A palavra mágica que resume o parágrafo anterior é uma variação daquela que o encerra: autobiografia. “Ao vencedor, as batatas!”, proclama o insano filósofo Quincas Borba no romance de Machado de Assis que leva o nome daquele personagem de ficção. Borba é o criador do Humanitismo, visão de mundo segundo a qual a existência é só conflito e, por isso, reserva aos vencedores o que tem de melhor. Produto da imaginação literária incomum de Machado de Assis, dona de ironia refinadíssima (sem falar na habilidade fora do comum na lida com as palavras e na criação de enredos e de personagens do tamanho da vida, entre outros predicados) o Humanitismo parece sintonizado com os valores do liberalismo contemporâneo, ou neoliberalismo, para o qual o triunfo dos mais fortes é garantia de perpetuação da espécie humana. Aos perdedores reserva-se a lata de lixo da História ou, no mínimo, o esquecimento. Nós, os anônimos, fomos todos criados à sombra dos faraós embalsamados ou inchados de botox, inclusive os faraós da cultura.
Acredito não só que “qualquer canto é menor do que a vida de qualquer pessoa”, mas também que “a vida de qualquer pessoa” representa seu tempo tanto quanto a de alguém ungido pela fama, pela fortuna, pela sorte, pelo status quo, podem escolher à vontade. A diferença, no caso específico das biografias, é que os anônimos, muitas vezes chamados de “pessoas comuns”, costumam ter suas existências registradas em livros e filmes de forma genérica, impessoal — quase todas as “pessoas comuns” que protagonizam alguma historia são figuras de ficção desenhadas à feição de um indivíduo ou de um grupo de indivíduos que não gozam de nenhum tipo de notoriedade social. “Todos os animais são iguais, mas alguns são mais iguais que outros”, afirmou George Orwell, escritor cujo pessimismo era e ainda é plenamente justificado pelos fatos.
Rocketman, o filme sobre a trajetória pessoal de Elton John, é uma autobiografia.

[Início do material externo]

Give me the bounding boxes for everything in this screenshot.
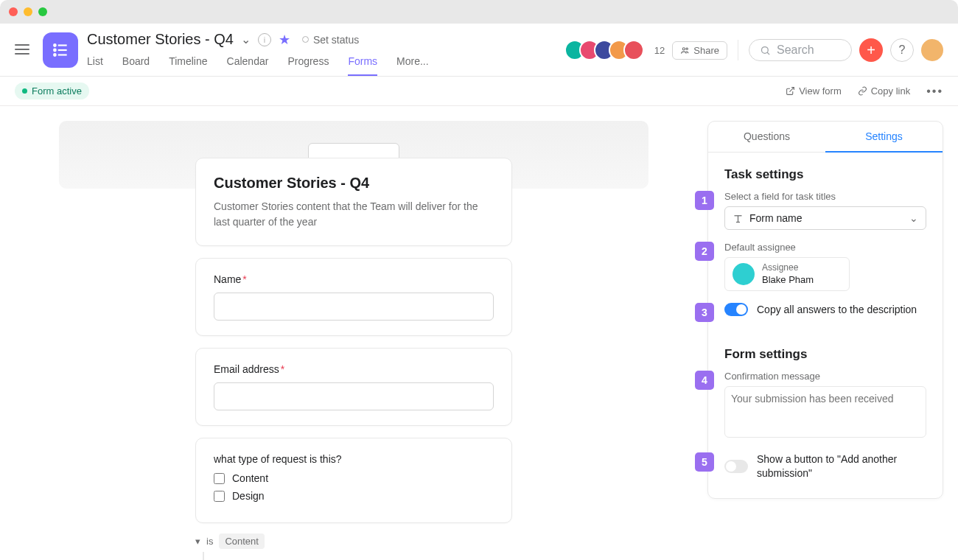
task-settings-heading: Task settings xyxy=(724,167,926,182)
svg-point-2 xyxy=(54,49,56,52)
maximize-window-icon[interactable] xyxy=(38,7,47,16)
search-placeholder: Search xyxy=(777,43,814,57)
set-status-button[interactable]: Set status xyxy=(302,34,359,46)
help-button[interactable]: ? xyxy=(890,38,914,62)
panel-tab-questions[interactable]: Questions xyxy=(708,122,825,153)
panel-tab-settings[interactable]: Settings xyxy=(825,122,943,153)
form-canvas: Add cover image Customer Stories - Q4 Cu… xyxy=(0,106,707,560)
svg-point-6 xyxy=(683,47,685,49)
add-another-toggle[interactable] xyxy=(724,460,748,473)
option-label: Design xyxy=(232,490,265,502)
task-title-field-select[interactable]: Form name ⌄ xyxy=(724,206,926,230)
info-icon[interactable]: i xyxy=(258,33,271,46)
avatar xyxy=(623,40,644,60)
mac-titlebar xyxy=(0,0,958,24)
branch-connector xyxy=(195,552,512,560)
assignee-label: Assignee xyxy=(762,262,814,274)
project-title: Customer Stories - Q4 xyxy=(87,31,234,48)
share-label: Share xyxy=(693,45,719,56)
view-form-button[interactable]: View form xyxy=(786,85,842,97)
field-label: Select a field for task titles xyxy=(724,191,926,202)
required-mark: * xyxy=(242,273,246,285)
form-status-label: Form active xyxy=(32,85,82,97)
field-label: Default assignee xyxy=(724,242,926,253)
star-icon[interactable]: ★ xyxy=(279,32,290,48)
text-input[interactable] xyxy=(214,293,494,321)
checkbox-input[interactable] xyxy=(214,491,225,502)
option-label: Content xyxy=(232,472,268,484)
avatar xyxy=(733,263,755,285)
assignee-name: Blake Pham xyxy=(762,274,814,287)
form-title: Customer Stories - Q4 xyxy=(214,175,494,192)
close-window-icon[interactable] xyxy=(9,7,18,16)
svg-point-0 xyxy=(54,44,56,46)
user-avatar[interactable] xyxy=(921,39,943,61)
share-button[interactable]: Share xyxy=(672,41,727,60)
branch-is-label: is xyxy=(206,536,213,547)
svg-line-9 xyxy=(767,52,769,55)
form-header-card[interactable]: Customer Stories - Q4 Customer Stories c… xyxy=(195,158,512,246)
form-status-badge: Form active xyxy=(15,83,89,99)
confirmation-message-input[interactable] xyxy=(724,386,926,438)
tab-calendar[interactable]: Calendar xyxy=(227,55,269,76)
app-header: Customer Stories - Q4 ⌄ i ★ Set status L… xyxy=(0,24,958,77)
svg-point-8 xyxy=(762,46,769,53)
tab-more[interactable]: More... xyxy=(396,55,429,76)
svg-point-7 xyxy=(686,48,688,49)
settings-panel: Questions Settings Task settings 1 Selec… xyxy=(707,121,943,499)
more-options-button[interactable]: ••• xyxy=(926,85,943,98)
branch-rule[interactable]: ▾ is Content xyxy=(195,533,512,549)
minimize-window-icon[interactable] xyxy=(24,7,32,16)
checkbox-option[interactable]: Content xyxy=(214,472,494,484)
default-assignee-select[interactable]: Assignee Blake Pham xyxy=(724,257,850,291)
member-avatars[interactable] xyxy=(570,40,644,60)
member-count: 12 xyxy=(654,45,665,56)
project-icon xyxy=(43,32,78,68)
question-card-request-type[interactable]: what type of request is this? Content De… xyxy=(195,438,512,523)
tab-forms[interactable]: Forms xyxy=(348,55,377,76)
copy-answers-toggle[interactable] xyxy=(724,303,748,316)
step-marker: 2 xyxy=(695,242,714,261)
search-input[interactable]: Search xyxy=(749,39,852,61)
collapse-icon[interactable]: ▾ xyxy=(195,536,200,547)
people-icon xyxy=(680,46,690,55)
tab-progress[interactable]: Progress xyxy=(287,55,329,76)
text-input[interactable] xyxy=(214,382,494,410)
copy-link-label: Copy link xyxy=(871,85,910,97)
toggle-label: Copy all answers to the description xyxy=(757,304,917,315)
text-icon xyxy=(733,213,744,224)
link-icon xyxy=(858,86,867,96)
toggle-label: Show a button to "Add another submission… xyxy=(757,452,926,480)
create-button[interactable]: + xyxy=(859,38,883,62)
step-marker: 1 xyxy=(695,191,714,210)
search-icon xyxy=(760,45,771,56)
checkbox-input[interactable] xyxy=(214,473,225,484)
tab-board[interactable]: Board xyxy=(122,55,150,76)
divider xyxy=(738,40,738,60)
form-toolbar: Form active View form Copy link ••• xyxy=(0,77,958,106)
tab-timeline[interactable]: Timeline xyxy=(169,55,207,76)
field-label: Confirmation message xyxy=(724,371,926,382)
question-card-email[interactable]: Email address* xyxy=(195,348,512,426)
question-label: what type of request is this? xyxy=(214,453,494,465)
status-dot-icon xyxy=(22,88,27,94)
required-mark: * xyxy=(281,363,284,375)
step-marker: 4 xyxy=(695,371,714,390)
branch-value: Content xyxy=(219,533,265,549)
step-marker: 5 xyxy=(695,452,714,472)
question-label: Email address xyxy=(214,363,279,375)
set-status-label: Set status xyxy=(313,34,359,46)
tab-list[interactable]: List xyxy=(87,55,103,76)
view-form-label: View form xyxy=(799,85,842,97)
checkbox-option[interactable]: Design xyxy=(214,490,494,502)
external-link-icon xyxy=(786,86,795,96)
question-label: Name xyxy=(214,273,241,285)
project-menu-chevron-icon[interactable]: ⌄ xyxy=(241,32,251,46)
form-description: Customer Stories content that the Team w… xyxy=(214,199,494,229)
copy-link-button[interactable]: Copy link xyxy=(858,85,910,97)
chevron-down-icon: ⌄ xyxy=(909,212,918,224)
question-card-name[interactable]: Name* xyxy=(195,258,512,336)
status-dot-icon xyxy=(302,36,309,43)
sidebar-toggle-button[interactable] xyxy=(15,41,29,57)
svg-point-4 xyxy=(54,54,56,56)
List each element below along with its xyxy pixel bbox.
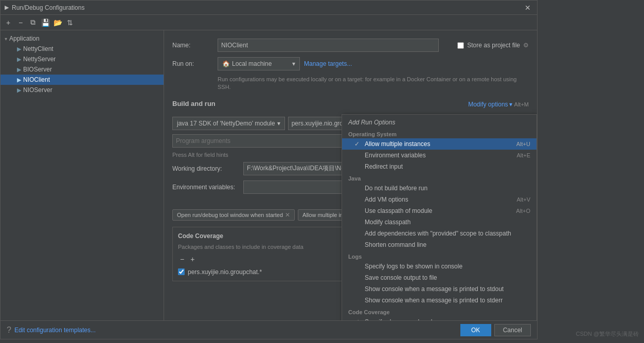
menu-shortcut: Alt+V: [516, 196, 530, 203]
sidebar-group-header-application[interactable]: ▾ Application: [1, 33, 164, 44]
window-title: Run/Debug Configurations: [12, 4, 84, 11]
menu-shortcut: Alt+O: [516, 208, 530, 214]
name-row: Name: Store as project file ⚙: [172, 39, 529, 52]
menu-item-add-dependencies[interactable]: Add dependencies with "provided" scope t…: [342, 228, 536, 239]
menu-item-label: Save console output to file: [365, 274, 437, 281]
sidebar: ▾ Application ▶ NettyClient ▶ NettyServe…: [1, 30, 164, 320]
run-on-row: Run on: 🏠 Local machine ▾ Manage targets…: [172, 57, 529, 70]
tag-open-tool-window: Open run/debug tool window when started …: [172, 209, 295, 221]
run-on-dropdown[interactable]: 🏠 Local machine ▾: [218, 57, 300, 70]
build-run-header: Build and run Modify options ▾ Alt+M: [172, 97, 529, 113]
sidebar-group-application: ▾ Application ▶ NettyClient ▶ NettyServe…: [1, 32, 164, 96]
sidebar-item-label: NIOClient: [23, 76, 50, 83]
chevron-down-icon: ▾: [5, 36, 7, 42]
bottom-bar-left: ? Edit configuration templates...: [7, 326, 96, 335]
check-icon: ✓: [354, 318, 362, 320]
menu-item-label: Do not build before run: [365, 185, 427, 192]
name-label: Name:: [172, 42, 213, 49]
tag-close-button[interactable]: ✕: [285, 211, 290, 219]
menu-item-label: Specify classes and packages: [365, 318, 448, 320]
menu-item-modify-classpath[interactable]: Modify classpath: [342, 216, 536, 228]
sdk-dropdown[interactable]: java 17 SDK of 'NettyDemo' module ▾: [172, 117, 285, 130]
app-run-icon: ▶: [17, 56, 21, 63]
sidebar-item-bioserver[interactable]: ▶ BIOServer: [1, 64, 164, 75]
sidebar-item-nioclient[interactable]: ▶ NIOClient: [1, 75, 164, 85]
ok-button[interactable]: OK: [460, 324, 491, 336]
modify-options-dropdown: Add Run Options Operating System ✓ Allow…: [342, 114, 537, 320]
menu-item-allow-multiple[interactable]: ✓ Allow multiple instances Alt+U: [342, 138, 536, 150]
build-run-title: Build and run: [172, 100, 216, 107]
edit-config-link[interactable]: Edit configuration templates...: [14, 327, 96, 334]
app-run-icon: ▶: [17, 46, 21, 52]
app-run-icon: ▶: [17, 87, 21, 94]
run-debug-dialog: ▶ Run/Debug Configurations ✕ + − ⧉ 💾 📂 ⇅…: [0, 0, 538, 339]
help-button[interactable]: ?: [7, 326, 11, 335]
menu-item-label: Show console when a message is printed t…: [365, 297, 503, 304]
menu-section-os: Operating System: [342, 128, 536, 138]
menu-section-logs: Logs: [342, 250, 536, 261]
check-icon: ✓: [354, 140, 362, 148]
menu-item-show-stdout[interactable]: Show console when a message is printed t…: [342, 283, 536, 295]
sdk-value: java 17 SDK of 'NettyDemo' module: [177, 120, 275, 127]
store-row: Store as project file ⚙: [457, 42, 529, 49]
coverage-add-btn[interactable]: +: [188, 254, 196, 264]
app-run-icon: ▶: [17, 77, 21, 83]
run-on-info: Run configurations may be executed local…: [218, 76, 529, 92]
run-on-value: Local machine: [232, 60, 272, 67]
chevron-down-icon: ▾: [509, 101, 512, 108]
coverage-remove-btn[interactable]: −: [178, 254, 186, 264]
menu-item-show-stderr[interactable]: Show console when a message is printed t…: [342, 295, 536, 306]
menu-item-add-vm[interactable]: Add VM options Alt+V: [342, 194, 536, 205]
menu-shortcut: Alt+U: [516, 141, 530, 147]
close-button[interactable]: ✕: [523, 4, 533, 12]
working-dir-label: Working directory:: [172, 165, 239, 172]
open-config-button[interactable]: 📂: [52, 17, 63, 28]
chevron-down-icon: ▾: [292, 60, 295, 67]
menu-item-shorten-cmd[interactable]: Shorten command line: [342, 239, 536, 250]
menu-item-label: Use classpath of module: [365, 207, 432, 214]
menu-item-redirect-input[interactable]: Redirect input: [342, 161, 536, 172]
sidebar-item-nettyclient[interactable]: ▶ NettyClient: [1, 44, 164, 54]
menu-item-classpath-module[interactable]: Use classpath of module Alt+O: [342, 205, 536, 216]
name-input[interactable]: [218, 39, 439, 52]
menu-item-label: Redirect input: [365, 163, 403, 170]
main-content: ▾ Application ▶ NettyClient ▶ NettyServe…: [1, 30, 537, 320]
app-icon: ▶: [5, 4, 9, 11]
bottom-bar: ? Edit configuration templates... OK Can…: [1, 320, 537, 339]
menu-item-label: Show console when a message is printed t…: [365, 285, 504, 293]
menu-item-env-vars[interactable]: Environment variables Alt+E: [342, 150, 536, 161]
menu-shortcut: Alt+E: [516, 152, 530, 158]
modify-options-label: Modify options: [468, 101, 508, 108]
menu-item-specify-classes[interactable]: ✓ Specify classes and packages: [342, 316, 536, 320]
title-bar: ▶ Run/Debug Configurations ✕: [1, 1, 537, 15]
sidebar-item-nioserver[interactable]: ▶ NIOServer: [1, 85, 164, 95]
copy-config-button[interactable]: ⧉: [27, 17, 39, 28]
sort-config-button[interactable]: ⇅: [64, 17, 76, 28]
manage-targets-link[interactable]: Manage targets...: [304, 60, 352, 67]
app-run-icon: ▶: [17, 66, 21, 73]
menu-item-label: Shorten command line: [365, 241, 426, 248]
save-config-button[interactable]: 💾: [40, 17, 51, 28]
sidebar-item-label: NIOServer: [23, 86, 52, 94]
menu-item-logs-console[interactable]: Specify logs to be shown in console: [342, 261, 536, 272]
sidebar-group-label: Application: [9, 35, 40, 42]
sidebar-item-label: BIOServer: [23, 66, 52, 73]
remove-config-button[interactable]: −: [15, 17, 26, 28]
menu-item-save-output[interactable]: Save console output to file: [342, 272, 536, 283]
watermark: CSDN @繁华尽头满是砖: [576, 330, 639, 338]
modify-options-area: Modify options ▾ Alt+M: [468, 101, 529, 108]
coverage-item-label: pers.xuyijie.nio.groupchat.*: [188, 268, 262, 276]
chevron-down-icon: ▾: [277, 120, 280, 127]
menu-section-java: Java: [342, 172, 536, 183]
store-project-file-label: Store as project file: [467, 42, 520, 49]
add-config-button[interactable]: +: [3, 17, 14, 28]
modify-options-shortcut: Alt+M: [514, 101, 529, 107]
sidebar-item-nettyserver[interactable]: ▶ NettyServer: [1, 54, 164, 64]
modify-options-button[interactable]: Modify options ▾: [468, 101, 512, 108]
store-project-file-checkbox[interactable]: [457, 42, 464, 49]
right-panel: Name: Store as project file ⚙ Run on: 🏠 …: [164, 30, 537, 320]
menu-item-no-build[interactable]: Do not build before run: [342, 183, 536, 194]
menu-item-label: Modify classpath: [365, 219, 410, 226]
cancel-button[interactable]: Cancel: [494, 324, 531, 336]
coverage-item-checkbox[interactable]: [178, 268, 185, 275]
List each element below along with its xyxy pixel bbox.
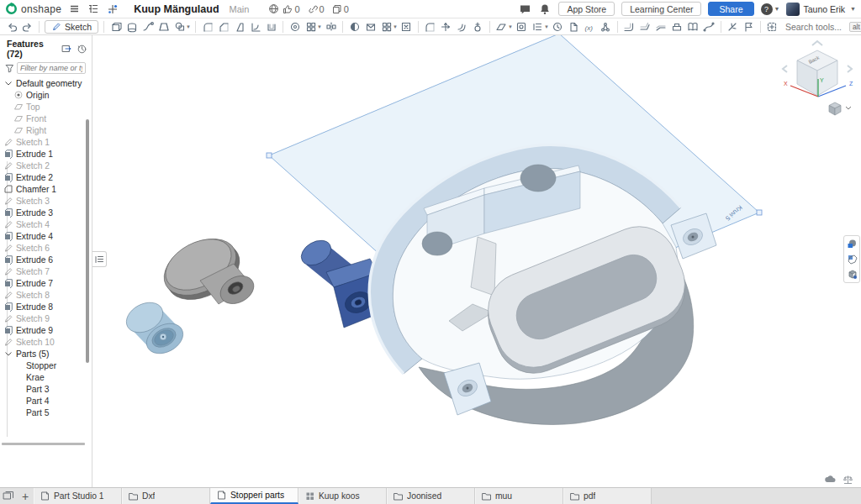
feature-row-extrude-3[interactable]: Extrude 3 (0, 207, 92, 218)
popout-icon[interactable] (61, 44, 72, 54)
spline-icon[interactable] (701, 19, 717, 34)
feature-row-sketch-7[interactable]: Sketch 7 (0, 265, 92, 277)
feature-row-sketch-1[interactable]: Sketch 1 (0, 136, 92, 148)
filter-funnel-icon[interactable] (5, 64, 14, 73)
split-icon[interactable] (362, 19, 378, 34)
hamburger-menu-icon[interactable] (67, 3, 81, 16)
chevron-down-icon[interactable]: ▼ (508, 24, 513, 29)
search-tools[interactable]: alt C (785, 22, 861, 32)
feature-row-stopper[interactable]: Stopper (0, 360, 92, 371)
section-cube-icon[interactable] (845, 253, 858, 265)
mirror-icon[interactable] (323, 19, 339, 34)
bend-icon[interactable] (653, 19, 669, 34)
filter-input[interactable] (17, 62, 86, 74)
graphics-viewport[interactable]: Kruvi 5 (92, 35, 861, 487)
feature-row-extrude-9[interactable]: Extrude 9 (0, 324, 92, 336)
globe-icon[interactable] (267, 3, 280, 16)
sweep-icon[interactable] (140, 19, 156, 34)
feature-row-extrude-1[interactable]: Extrude 1 (0, 148, 92, 160)
feature-row-extrude-4[interactable]: Extrude 4 (0, 230, 92, 242)
likes-counter[interactable]: 0 (283, 4, 299, 14)
learning-center-button[interactable]: Learning Center (621, 2, 701, 16)
part-stopper[interactable] (121, 297, 188, 360)
doc-tab-stopperi-parts[interactable]: Stopperi parts (210, 488, 298, 504)
feature-row-part-3[interactable]: Part 3 (0, 383, 92, 395)
doc-tab-part-studio-1[interactable]: Part Studio 1 (34, 488, 122, 504)
search-tools-input[interactable] (785, 22, 846, 32)
follow-mode-icon[interactable] (106, 3, 119, 16)
comments-icon[interactable] (518, 3, 531, 16)
doc-tab-dxf[interactable]: Dxf (122, 488, 210, 504)
feature-row-extrude-6[interactable]: Extrude 6 (0, 254, 92, 265)
feature-row-sketch-2[interactable]: Sketch 2 (0, 160, 92, 171)
doc-tab-joonised[interactable]: Joonised (387, 488, 475, 504)
hole-icon[interactable] (287, 19, 303, 34)
feature-row-origin[interactable]: Origin (0, 89, 92, 101)
mate-connector-icon[interactable] (470, 19, 486, 34)
feature-row-top[interactable]: Top (0, 101, 92, 113)
add-tab-icon[interactable]: + (17, 488, 34, 504)
features-scrollbar[interactable] (86, 119, 89, 363)
modify-fillet-icon[interactable] (422, 19, 438, 34)
sheet-metal-tab-icon[interactable] (669, 19, 685, 34)
share-button[interactable]: Share (708, 2, 753, 16)
doc-tab-pdf[interactable]: pdf (563, 488, 652, 504)
scale-status-icon[interactable] (843, 475, 854, 485)
feature-row-sketch-3[interactable]: Sketch 3 (0, 195, 92, 207)
offset-surface-icon[interactable] (454, 19, 470, 34)
view-cube[interactable]: Back X Y Z (783, 41, 853, 97)
history-icon[interactable] (77, 44, 87, 54)
copies-counter[interactable]: 0 (332, 4, 349, 14)
select-tools-icon[interactable] (764, 19, 780, 34)
doc-tab-muu[interactable]: muu (475, 488, 563, 504)
manage-tabs-icon[interactable] (0, 488, 17, 504)
trim-icon[interactable] (725, 19, 741, 34)
feature-row-part-5[interactable]: Part 5 (0, 407, 92, 418)
edit-sketch-plane-icon[interactable] (741, 19, 757, 34)
enclose-icon[interactable] (514, 19, 530, 34)
import-derived-icon[interactable] (566, 19, 582, 34)
doc-tab-kuup-koos[interactable]: Kuup koos (298, 488, 387, 504)
shell-icon[interactable] (263, 19, 279, 34)
chevron-down-icon[interactable]: ▼ (544, 24, 549, 29)
feature-row-sketch-6[interactable]: Sketch 6 (0, 242, 92, 254)
draft-icon[interactable] (231, 19, 247, 34)
redo-icon[interactable] (19, 19, 35, 34)
feature-row-extrude-2[interactable]: Extrude 2 (0, 171, 92, 183)
chevron-down-icon[interactable]: ▼ (393, 24, 398, 29)
chevron-down-icon[interactable]: ▼ (317, 24, 322, 29)
unfold-icon[interactable] (685, 19, 701, 34)
sheet-metal-model-icon[interactable] (621, 19, 637, 34)
sketch-button[interactable]: Sketch (45, 20, 98, 34)
feature-row-right[interactable]: Right (0, 124, 92, 136)
feature-row-sketch-4[interactable]: Sketch 4 (0, 218, 92, 230)
cloud-status-icon[interactable] (824, 475, 836, 485)
links-counter[interactable]: 0 (308, 4, 325, 14)
feature-row-part-4[interactable]: Part 4 (0, 395, 92, 407)
chamfer-icon[interactable] (215, 19, 231, 34)
notifications-bell-icon[interactable] (538, 3, 552, 16)
custom-feature-icon[interactable] (598, 19, 614, 34)
rollback-bar[interactable] (2, 443, 85, 445)
delete-part-icon[interactable] (399, 19, 415, 34)
feature-row-sketch-10[interactable]: Sketch 10 (0, 336, 92, 348)
features-list-toggle[interactable] (92, 251, 107, 267)
feature-row-chamfer-1[interactable]: Chamfer 1 (0, 183, 92, 195)
mesh-cube-icon[interactable] (845, 268, 858, 281)
feature-row-extrude-7[interactable]: Extrude 7 (0, 277, 92, 289)
feature-row-parts-5-[interactable]: Parts (5) (0, 348, 92, 360)
variable-icon[interactable]: (x) (582, 19, 598, 34)
fillet-icon[interactable] (199, 19, 215, 34)
feature-row-sketch-9[interactable]: Sketch 9 (0, 312, 92, 324)
view-options-cube-icon[interactable] (829, 102, 851, 115)
flange-icon[interactable] (637, 19, 653, 34)
boolean-union-icon[interactable] (346, 19, 362, 34)
feature-row-front[interactable]: Front (0, 113, 92, 124)
rib-icon[interactable] (247, 19, 263, 34)
fs-timer-icon[interactable] (550, 19, 566, 34)
undo-icon[interactable] (3, 19, 19, 34)
feature-row-default-geometry[interactable]: Default geometry (0, 77, 92, 89)
chevron-down-icon[interactable]: ▼ (186, 24, 191, 29)
feature-row-sketch-8[interactable]: Sketch 8 (0, 289, 92, 301)
part-krae[interactable] (155, 228, 259, 311)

O roteiro do longa-metragem foi escrito por outra pessoa, mas o produto final passou sob o crivo do biografado. Elton John é um tipo raro de astro pop porque, a despeito da grande fama e fortuna que amealhou ao longo de mais de cinco décadas de atividades, ainda retém um alguns traços de “pessoa comum”. Talvez por conta dos óculos, talvez por conta do fato de que não se encaixa nos padrões apolíneos de beleza, além de não transmitir à primeira impressão a imagem de homem refinado, Elton John não pode aspirar à condição de estátua de mármore de David Bowie, de galã de McCartney e de sátiro de Mick Jagger, nem ao status de referência cultural de Bob Dylan e de Leonard Cohen. O próprio Elton John, dono de um senso de humor autodepreciativo, disse isso muitas vezes em entrevistas. Talvez este seja um dos segredos da longevidade artística de Elton, a proximidade que ele tem com a figura da “pessoa comum”, além, é claro, dos superpoderes musicais que permitiram a ele construir um dos mais belos e consistentes songbooks da era do rock.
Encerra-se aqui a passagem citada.